Dataset records:

- - - - - - -

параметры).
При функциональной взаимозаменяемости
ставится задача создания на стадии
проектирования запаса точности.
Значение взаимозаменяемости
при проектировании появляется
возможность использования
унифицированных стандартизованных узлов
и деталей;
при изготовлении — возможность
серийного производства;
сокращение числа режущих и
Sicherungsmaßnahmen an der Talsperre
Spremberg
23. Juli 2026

- - - - - - -

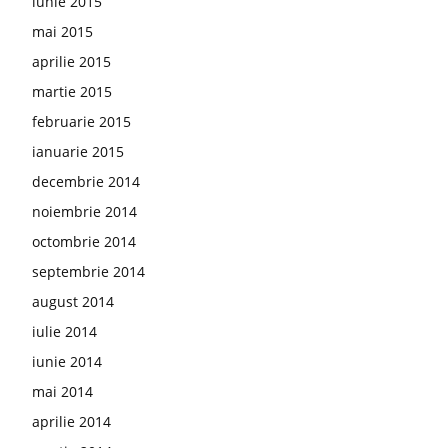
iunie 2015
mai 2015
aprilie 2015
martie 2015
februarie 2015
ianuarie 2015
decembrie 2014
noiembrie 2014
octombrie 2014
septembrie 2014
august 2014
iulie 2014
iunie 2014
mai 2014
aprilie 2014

- - - - - - -

WORK TO COMPLETE »
The response must hold only the lines above from the line with "параметры)." through the line with "23. Juli 2026", each copied exactly, both ends kept.

YOUR RESPONSE »
параметры).
При функциональной взаимозаменяемости
ставится задача создания на стадии
проектирования запаса точности.
Значение взаимозаменяемости
при проектировании появляется
возможность использования
унифицированных стандартизованных узлов
и деталей;
при изготовлении — возможность
серийного производства;
сокращение числа режущих и
Sicherungsmaßnahmen an der Talsperre
Spremberg
23. Juli 2026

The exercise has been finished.